17. The apparatus of claim 16, the analysis assembly further including an arm, the arm being fixedly secured to the sample tray and configured to position at an imaging element of the one or more imaging elements in a fixed position relative to the sample tray.

18. The apparatus of claims 16 or 17, the sample tray and the analysis assembly being together configured to move relative to the tissue transport tube.
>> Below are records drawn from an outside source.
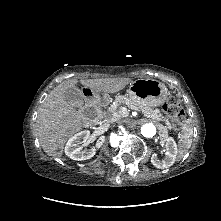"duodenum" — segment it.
<instances>
[{"instance_id":"obj_1","label":"duodenum","mask_w":221,"mask_h":221,"mask_svg":"<svg viewBox=\"0 0 221 221\" xmlns=\"http://www.w3.org/2000/svg\"><path fill=\"white\" fill-rule=\"evenodd\" d=\"M82 95L86 98V107L84 116L88 120L96 119L98 111L102 109V104L109 103L113 100L114 95L111 91L104 88H93L86 85L81 90ZM96 108V110H94Z\"/></svg>"}]
</instances>
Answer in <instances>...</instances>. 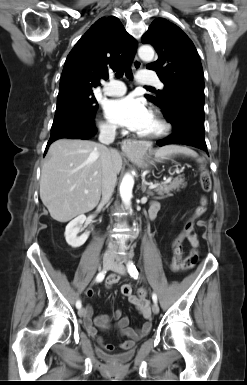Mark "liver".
<instances>
[{
  "instance_id": "liver-1",
  "label": "liver",
  "mask_w": 247,
  "mask_h": 385,
  "mask_svg": "<svg viewBox=\"0 0 247 385\" xmlns=\"http://www.w3.org/2000/svg\"><path fill=\"white\" fill-rule=\"evenodd\" d=\"M104 152L102 145L89 140L64 138L51 144L41 171L40 198L54 220L65 223L98 205ZM109 153L118 174L122 157L115 149Z\"/></svg>"
}]
</instances>
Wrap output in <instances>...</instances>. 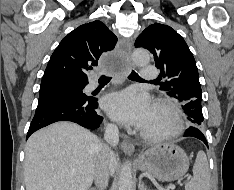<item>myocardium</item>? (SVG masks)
I'll use <instances>...</instances> for the list:
<instances>
[{
	"mask_svg": "<svg viewBox=\"0 0 234 190\" xmlns=\"http://www.w3.org/2000/svg\"><path fill=\"white\" fill-rule=\"evenodd\" d=\"M154 107L161 109L167 113L171 120L172 125L161 131H141V136L148 141H160L179 136L184 130V121L179 109L170 101L165 99H157L154 102Z\"/></svg>",
	"mask_w": 234,
	"mask_h": 190,
	"instance_id": "f54148a6",
	"label": "myocardium"
}]
</instances>
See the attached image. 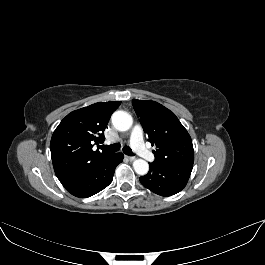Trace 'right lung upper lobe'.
I'll use <instances>...</instances> for the list:
<instances>
[{
  "label": "right lung upper lobe",
  "mask_w": 265,
  "mask_h": 265,
  "mask_svg": "<svg viewBox=\"0 0 265 265\" xmlns=\"http://www.w3.org/2000/svg\"><path fill=\"white\" fill-rule=\"evenodd\" d=\"M120 104V101L95 103L72 111L60 122L52 135L50 150L54 171L61 183L110 155L93 151L92 147L104 141L103 131Z\"/></svg>",
  "instance_id": "obj_1"
}]
</instances>
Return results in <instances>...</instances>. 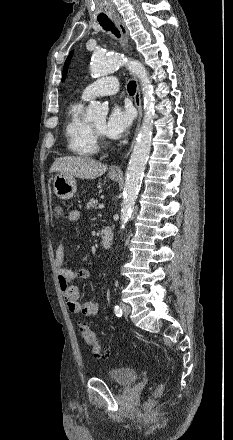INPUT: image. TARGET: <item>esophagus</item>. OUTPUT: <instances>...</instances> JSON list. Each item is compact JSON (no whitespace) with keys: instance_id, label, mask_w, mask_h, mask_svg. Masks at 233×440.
<instances>
[{"instance_id":"obj_1","label":"esophagus","mask_w":233,"mask_h":440,"mask_svg":"<svg viewBox=\"0 0 233 440\" xmlns=\"http://www.w3.org/2000/svg\"><path fill=\"white\" fill-rule=\"evenodd\" d=\"M113 20H114L115 25L117 26L118 30L120 31V34L122 37L123 49L126 53H129L130 45H129V34H128L127 27H126L125 23L123 22V20L121 19V17L116 16V17H114ZM134 102H135V105L138 109V123H137L136 134H135V137H136L137 132L140 127L141 118H142L141 92H140V86H139L138 82H137V89H136V93H135ZM134 140H135V138H134ZM133 144H134V141L132 143L131 148L124 156V160L127 159V157L129 156L130 151L133 147ZM110 171L112 173L122 174L121 165L113 166Z\"/></svg>"}]
</instances>
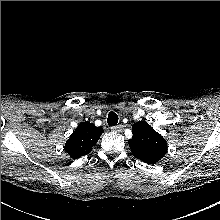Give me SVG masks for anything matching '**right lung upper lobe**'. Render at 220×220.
Returning a JSON list of instances; mask_svg holds the SVG:
<instances>
[{
  "mask_svg": "<svg viewBox=\"0 0 220 220\" xmlns=\"http://www.w3.org/2000/svg\"><path fill=\"white\" fill-rule=\"evenodd\" d=\"M102 133L101 127L89 122L81 123L66 141L64 150L71 158L78 159L91 152Z\"/></svg>",
  "mask_w": 220,
  "mask_h": 220,
  "instance_id": "1",
  "label": "right lung upper lobe"
}]
</instances>
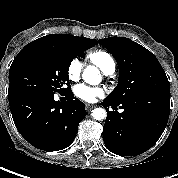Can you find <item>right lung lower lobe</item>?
I'll return each instance as SVG.
<instances>
[{
  "label": "right lung lower lobe",
  "mask_w": 178,
  "mask_h": 178,
  "mask_svg": "<svg viewBox=\"0 0 178 178\" xmlns=\"http://www.w3.org/2000/svg\"><path fill=\"white\" fill-rule=\"evenodd\" d=\"M65 96L68 100L61 103L54 100V94H8L15 126L34 147L52 152L65 149L73 142L87 112L71 90L66 91Z\"/></svg>",
  "instance_id": "1"
}]
</instances>
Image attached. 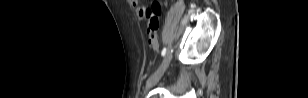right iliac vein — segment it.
<instances>
[{
    "mask_svg": "<svg viewBox=\"0 0 308 98\" xmlns=\"http://www.w3.org/2000/svg\"><path fill=\"white\" fill-rule=\"evenodd\" d=\"M170 59H171V54H167L166 57H165V62H166V67L159 73L157 74L154 78H152L151 80H149L147 82V85H146V89L148 90L149 88H151L153 85L157 84V82L161 79V77L163 76L169 62H170Z\"/></svg>",
    "mask_w": 308,
    "mask_h": 98,
    "instance_id": "63e3f726",
    "label": "right iliac vein"
}]
</instances>
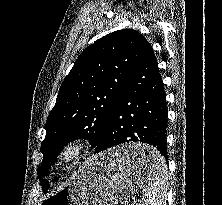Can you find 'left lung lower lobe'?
Here are the masks:
<instances>
[{
	"label": "left lung lower lobe",
	"instance_id": "obj_1",
	"mask_svg": "<svg viewBox=\"0 0 222 205\" xmlns=\"http://www.w3.org/2000/svg\"><path fill=\"white\" fill-rule=\"evenodd\" d=\"M167 127L164 84L148 43L119 94L108 124L95 146V153L133 141L154 146L167 159ZM131 160L138 165H150L153 156L137 152Z\"/></svg>",
	"mask_w": 222,
	"mask_h": 205
}]
</instances>
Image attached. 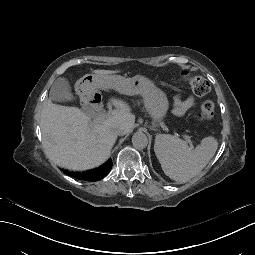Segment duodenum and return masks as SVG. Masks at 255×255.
<instances>
[{
	"mask_svg": "<svg viewBox=\"0 0 255 255\" xmlns=\"http://www.w3.org/2000/svg\"><path fill=\"white\" fill-rule=\"evenodd\" d=\"M78 93L81 97L84 107L96 115L104 112L102 96L88 82H83L78 87Z\"/></svg>",
	"mask_w": 255,
	"mask_h": 255,
	"instance_id": "1",
	"label": "duodenum"
}]
</instances>
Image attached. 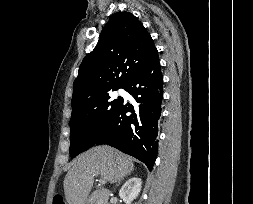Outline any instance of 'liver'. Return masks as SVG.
<instances>
[{
  "instance_id": "6515ba94",
  "label": "liver",
  "mask_w": 253,
  "mask_h": 204,
  "mask_svg": "<svg viewBox=\"0 0 253 204\" xmlns=\"http://www.w3.org/2000/svg\"><path fill=\"white\" fill-rule=\"evenodd\" d=\"M134 170L131 159L107 145L94 147L79 155L64 179V193L68 204H85L94 183L92 172L105 182L115 183Z\"/></svg>"
}]
</instances>
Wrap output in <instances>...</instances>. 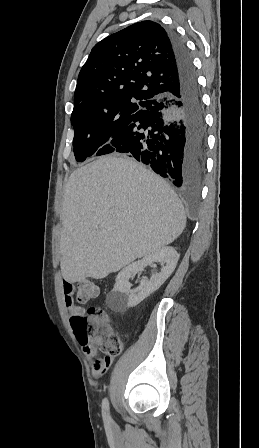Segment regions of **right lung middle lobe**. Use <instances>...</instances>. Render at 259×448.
<instances>
[{
	"instance_id": "obj_1",
	"label": "right lung middle lobe",
	"mask_w": 259,
	"mask_h": 448,
	"mask_svg": "<svg viewBox=\"0 0 259 448\" xmlns=\"http://www.w3.org/2000/svg\"><path fill=\"white\" fill-rule=\"evenodd\" d=\"M144 106L133 105L99 113H78L71 116L75 135L74 155L83 162L92 155H104L111 151V141L143 112Z\"/></svg>"
}]
</instances>
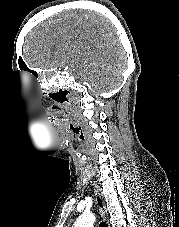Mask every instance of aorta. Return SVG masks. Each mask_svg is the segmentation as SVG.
Returning a JSON list of instances; mask_svg holds the SVG:
<instances>
[{"label": "aorta", "instance_id": "obj_1", "mask_svg": "<svg viewBox=\"0 0 179 227\" xmlns=\"http://www.w3.org/2000/svg\"><path fill=\"white\" fill-rule=\"evenodd\" d=\"M95 220L94 214L83 213L77 218L74 227H93Z\"/></svg>", "mask_w": 179, "mask_h": 227}]
</instances>
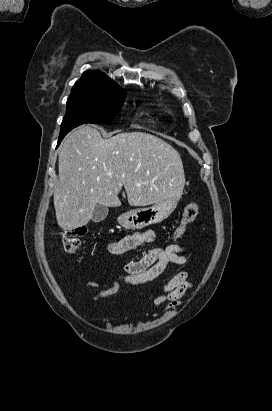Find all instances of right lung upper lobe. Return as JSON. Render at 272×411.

19. The apparatus of any of claims 16 through 18, the one or more imaging elements including an x-ray source and an x-ray detector.

20. A method of analyzing a tissue sample, the method comprising:

(a) transporting a first tissue sample acquired by a biopsy device through a tissue transport tube into a first sample chamber of a sample tray;

(b) moving the sample tray relative to the tissue transport tube to align a second sample chamber with the tissue transport tube;

(c) transporting a second tissue sample acquired by the biopsy device through the tissue transport tube into the second sample chamber of the sample tray;

(d) imaging the first tissue sample and the second tissue sample simultaneously to form a whole sample tray image; and

(e) acquiring an individual image of each of the first tissue sample and the second tissue sample from the whole sample tray image.

21. The method of claim 20, the step of moving the sample tray relative to the tissue transport tube further including translating the tissue tray along a longitudinal axis define by the tissue tray.

22. The method of claims 20 or 21, the step of imaging the first tissue sample and the second tissue sample including imaging via x-ray imaging.

23. The method of claims 20 or 21, the step of imaging the first tissue sample and the second tissue sample including imaging via digital x-ray imaging.